Io, Jüpiter'in en içteki Galile'li aylarıdır. Güneş sistemindeki tüm aylardan en yüksek yoğunluğa sahiptir. Io, yüzlerce aktif yanardağla birlikte güneş sistemindeki en volkanik olarak aktif cisimdir.
Io, dört Galile ayından Jüpiter'e en yakın ay. Dört ay (Io, Europa, Ganymede ve Callisto) ilk olarak Galileo Galilei tarafından 1610'da keşfedildi. Güneş sistemimizin dördüncü en büyük ayı ve Jüpiter'in uydularının üçüncü büyük ayı Ganymede ve Callisto'dan sonra. Io, kendi ayımızdan biraz daha büyük, ortalama yarıçapı 1821 km.

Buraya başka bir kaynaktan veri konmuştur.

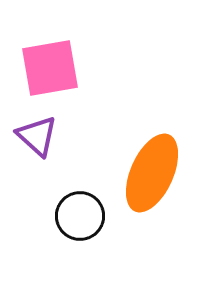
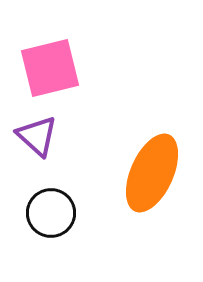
pink square: rotated 4 degrees counterclockwise
black circle: moved 29 px left, 3 px up
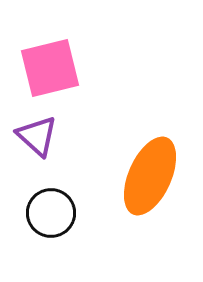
orange ellipse: moved 2 px left, 3 px down
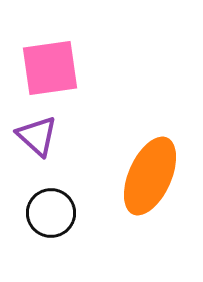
pink square: rotated 6 degrees clockwise
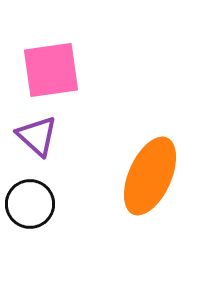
pink square: moved 1 px right, 2 px down
black circle: moved 21 px left, 9 px up
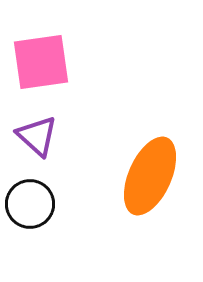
pink square: moved 10 px left, 8 px up
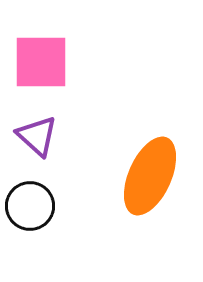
pink square: rotated 8 degrees clockwise
black circle: moved 2 px down
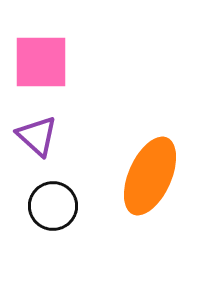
black circle: moved 23 px right
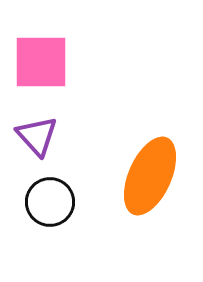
purple triangle: rotated 6 degrees clockwise
black circle: moved 3 px left, 4 px up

Io, yüzlerce aktif yanardağla güneş sistemindeki jeolojik açıdan en aktif vücuttur. Yüzey dağlarla çevrili iken, çok az sayıda darbeli krater vardır. Bilim adamları, etki kraterlerinin kendilerine Io yaşı hakkında bilgi verebilmelerini umuyorlardı. Bilim adamları, herhangi bir etki kraterinin olmadığını düşünürler, çünkü jeolojik konuşma, gezegenin yüzeyi volkanik faaliyet yüzünden çok eski değildir. Io, Galile çağlarında en yüksek yoğunluğa sahiptir.
Io'yu geçecek ilk uzay aracı, 1973'te Pioneer 10'tu. Pioneer 10'un ayın görüntülerini geri göndereceği düşünülüyordu, ancak görüntüler, uzay aracının karşılaştığı yüksek radyasyon nedeniyle kayboldu. Pioneer 11 Io yüzeyinin ilk görüntülerini geri gönderdi. Bu ilk görevlerden bu yana Io, Voyager 1 ve 2 ve Galileo uzay aracı tarafından incelendi. Uzay aracının yanı sıra bilimadamları, ayı incelemek ve görüntülemek için Hubble uzay teleskopunu kullandılar. Io'nun yörüngesi onu Jüpiter'e çok yakın getiriyor ve Ay, Jov manyetik alanından etkileniyor ve Io'yu bir elektrik jenaratörü haline getiriyor.
Dört ayın hepsi Zeus'u sevenlerden sonra Simon Marius tarafından seçildi. Io, Yunan mitolojik karakteri, Argos'un prensesi.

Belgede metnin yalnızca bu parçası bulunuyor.